Светлый фон

Но прошла весна, наступило лето, а корабли Олава так и не появились.

Перед самым летним жертвоприношением я начал валить деревья. Мне приходилось уезжать далеко в лес, чтобы найти деревья со стволами, из которых можно было бы сделать доски, но в конце концов забросил эту идею, приняв решение строить дом из камней и дерна. Сигрид помогала, а когда Свартур пригласил нас отведать свежесваренного пива, мы пили за то, чтобы боги помогали нам, чтобы мы выровняли склон и заложили камни для фундамента, а пашни давали хороший урожай. Те деревья, которые я уже срубил, я использовал для постройки сооружения для подъема. Я поставил стволы углом и соорудил салинг, закрепив все это сооружение на склоне крепкой веревкой, потому что дул ветер. Со всех сторон поляну окружали деревья, но она находилась на самом верху холма, который вел к побережью, поэтому когда поднимался ветер, его сильные порывы бушевали наверху. Деревья, смотревшие на море, были изогнуты и прижимались к земле, а когда начинался ветер, они скрипели, будто жалуясь на свою жизнь.

В начале лета мы проводили все ночи, в которые не шел дождь, там, где со временем должен был появиться наш двор, засыпая прямо под шкурой. Комаров не было, стояла теплая погода. Сигрид считала, раз уж я занялся строительством собственного дома и моя хромая нога не мешала мне, значит, я был хорошим хозяином. И Сигрид начала допускать меня к себе в те дни, когда она могла понести, но мне об этом она ничего не сказала.

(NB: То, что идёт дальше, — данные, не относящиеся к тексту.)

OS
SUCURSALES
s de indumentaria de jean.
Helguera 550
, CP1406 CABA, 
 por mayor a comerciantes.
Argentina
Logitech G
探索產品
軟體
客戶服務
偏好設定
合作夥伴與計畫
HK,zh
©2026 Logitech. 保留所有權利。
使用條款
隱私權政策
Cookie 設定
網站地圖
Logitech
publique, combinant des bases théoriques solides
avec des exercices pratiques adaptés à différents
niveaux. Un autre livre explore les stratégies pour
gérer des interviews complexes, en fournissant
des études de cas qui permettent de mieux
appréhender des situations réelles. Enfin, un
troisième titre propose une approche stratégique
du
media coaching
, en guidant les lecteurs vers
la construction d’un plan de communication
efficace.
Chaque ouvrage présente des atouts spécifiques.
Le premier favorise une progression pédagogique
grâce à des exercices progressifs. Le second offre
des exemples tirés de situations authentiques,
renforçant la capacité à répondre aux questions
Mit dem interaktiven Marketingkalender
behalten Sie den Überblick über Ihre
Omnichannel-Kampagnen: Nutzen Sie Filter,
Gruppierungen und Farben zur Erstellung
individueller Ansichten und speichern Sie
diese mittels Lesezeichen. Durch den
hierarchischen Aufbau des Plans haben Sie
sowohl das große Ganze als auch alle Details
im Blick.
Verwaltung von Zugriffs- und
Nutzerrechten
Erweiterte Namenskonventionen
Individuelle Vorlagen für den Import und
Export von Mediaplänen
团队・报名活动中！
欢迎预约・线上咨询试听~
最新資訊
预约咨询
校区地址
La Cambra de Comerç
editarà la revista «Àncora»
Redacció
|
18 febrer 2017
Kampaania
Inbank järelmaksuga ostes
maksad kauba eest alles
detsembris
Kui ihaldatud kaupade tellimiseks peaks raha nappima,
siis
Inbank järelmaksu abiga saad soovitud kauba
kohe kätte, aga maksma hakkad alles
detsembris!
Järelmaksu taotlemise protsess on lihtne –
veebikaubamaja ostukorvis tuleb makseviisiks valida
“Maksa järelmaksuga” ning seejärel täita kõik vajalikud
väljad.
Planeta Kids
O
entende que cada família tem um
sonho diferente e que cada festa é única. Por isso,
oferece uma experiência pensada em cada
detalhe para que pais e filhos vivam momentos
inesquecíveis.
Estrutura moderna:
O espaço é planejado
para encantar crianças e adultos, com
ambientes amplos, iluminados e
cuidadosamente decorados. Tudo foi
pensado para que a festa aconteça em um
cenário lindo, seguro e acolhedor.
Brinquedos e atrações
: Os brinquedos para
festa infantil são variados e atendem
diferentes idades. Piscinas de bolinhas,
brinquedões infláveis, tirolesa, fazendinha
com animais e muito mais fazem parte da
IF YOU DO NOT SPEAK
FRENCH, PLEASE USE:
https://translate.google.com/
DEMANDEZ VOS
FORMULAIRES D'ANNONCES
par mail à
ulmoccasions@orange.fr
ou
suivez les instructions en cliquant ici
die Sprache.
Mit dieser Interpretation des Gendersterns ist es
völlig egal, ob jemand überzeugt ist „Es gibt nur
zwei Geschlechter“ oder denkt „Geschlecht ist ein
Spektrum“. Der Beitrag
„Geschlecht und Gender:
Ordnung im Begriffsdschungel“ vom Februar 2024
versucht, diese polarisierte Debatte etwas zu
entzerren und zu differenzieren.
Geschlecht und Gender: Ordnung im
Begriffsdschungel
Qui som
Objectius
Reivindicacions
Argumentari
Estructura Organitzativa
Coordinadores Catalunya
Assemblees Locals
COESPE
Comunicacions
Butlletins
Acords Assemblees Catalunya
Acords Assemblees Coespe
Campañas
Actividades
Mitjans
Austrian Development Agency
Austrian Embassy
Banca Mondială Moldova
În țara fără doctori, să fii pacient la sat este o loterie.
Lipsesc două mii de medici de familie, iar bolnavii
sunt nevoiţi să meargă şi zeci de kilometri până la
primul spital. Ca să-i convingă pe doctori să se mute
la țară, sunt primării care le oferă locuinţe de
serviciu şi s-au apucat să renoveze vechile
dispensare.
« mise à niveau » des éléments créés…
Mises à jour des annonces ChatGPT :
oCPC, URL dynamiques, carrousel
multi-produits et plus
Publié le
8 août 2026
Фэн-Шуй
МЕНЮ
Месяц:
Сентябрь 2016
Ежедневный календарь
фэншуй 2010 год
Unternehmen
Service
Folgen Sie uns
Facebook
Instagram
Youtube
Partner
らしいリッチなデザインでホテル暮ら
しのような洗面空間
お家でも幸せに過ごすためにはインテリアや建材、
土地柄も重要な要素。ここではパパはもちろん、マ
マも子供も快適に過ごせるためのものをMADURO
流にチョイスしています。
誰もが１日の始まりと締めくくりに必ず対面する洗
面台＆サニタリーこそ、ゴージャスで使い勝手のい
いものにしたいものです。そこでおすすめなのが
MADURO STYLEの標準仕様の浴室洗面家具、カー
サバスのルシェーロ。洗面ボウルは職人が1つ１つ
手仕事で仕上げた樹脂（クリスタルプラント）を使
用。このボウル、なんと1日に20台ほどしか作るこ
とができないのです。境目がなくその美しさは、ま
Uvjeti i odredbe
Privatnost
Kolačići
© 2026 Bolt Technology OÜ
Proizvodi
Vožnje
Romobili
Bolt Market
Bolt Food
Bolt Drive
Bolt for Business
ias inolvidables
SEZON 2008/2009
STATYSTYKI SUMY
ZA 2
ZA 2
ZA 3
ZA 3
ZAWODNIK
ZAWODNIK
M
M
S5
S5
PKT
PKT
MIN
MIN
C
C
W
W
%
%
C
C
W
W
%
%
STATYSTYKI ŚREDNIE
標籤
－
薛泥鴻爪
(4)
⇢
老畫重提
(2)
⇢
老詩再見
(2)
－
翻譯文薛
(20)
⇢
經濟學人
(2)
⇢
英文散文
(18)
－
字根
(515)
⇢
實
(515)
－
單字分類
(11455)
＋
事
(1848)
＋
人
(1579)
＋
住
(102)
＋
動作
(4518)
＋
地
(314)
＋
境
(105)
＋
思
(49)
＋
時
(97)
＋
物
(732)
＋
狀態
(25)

Чуть южнее нашего места протекал ручей: он сворачивал между какими-то пологими валами, огибал южную часть поляны, а потом падал вниз с обрыва ростом с человека, стремясь к морю. Здесь почти каждый вечер мы с Сигрид могли спокойно стоять под струями воды, смывая с себя пот и землю. Мне уже начало казаться, что Олав стал толстым, ленивым, что он решил остаться в стране вендов, а мое время воина прошло и принадлежало прошлому. Мне предстояло стать крестьянином и рыбаком, и, как говорится, я был совершенно не против такого поворота в судьбе. Помню, как в один из вечеров на второй месяц после летнего жертвоприношения я как раз размышлял над этим. День выдался теплым, я стоял в одиночестве под нашим маленьким водопадом, а Сигрид готовила лошадей на нашем месте. В тот вечер мы собирались к Свартуру, я хотел договориться с ним, чтобы он дал мне посевного зерна и пару овец в обмен на то, что я помогу ему просмолить его шнеку.

Я только успел смыть грязь под струями воды и наклонился к омуту, чтобы намылиться мылом, сваренным Сигрид, как увидел человека. На нем были какие-то шкуры и лохмотья, лицо испачкано в саже, и сначала я его даже не признал. В одной руке он держал грубый лук из можжевельника, а во второй – две стрелы. За его спиной виднелась скрученная шкура и короткое копье. От его сапог остались лишь голенища, он стоял босой.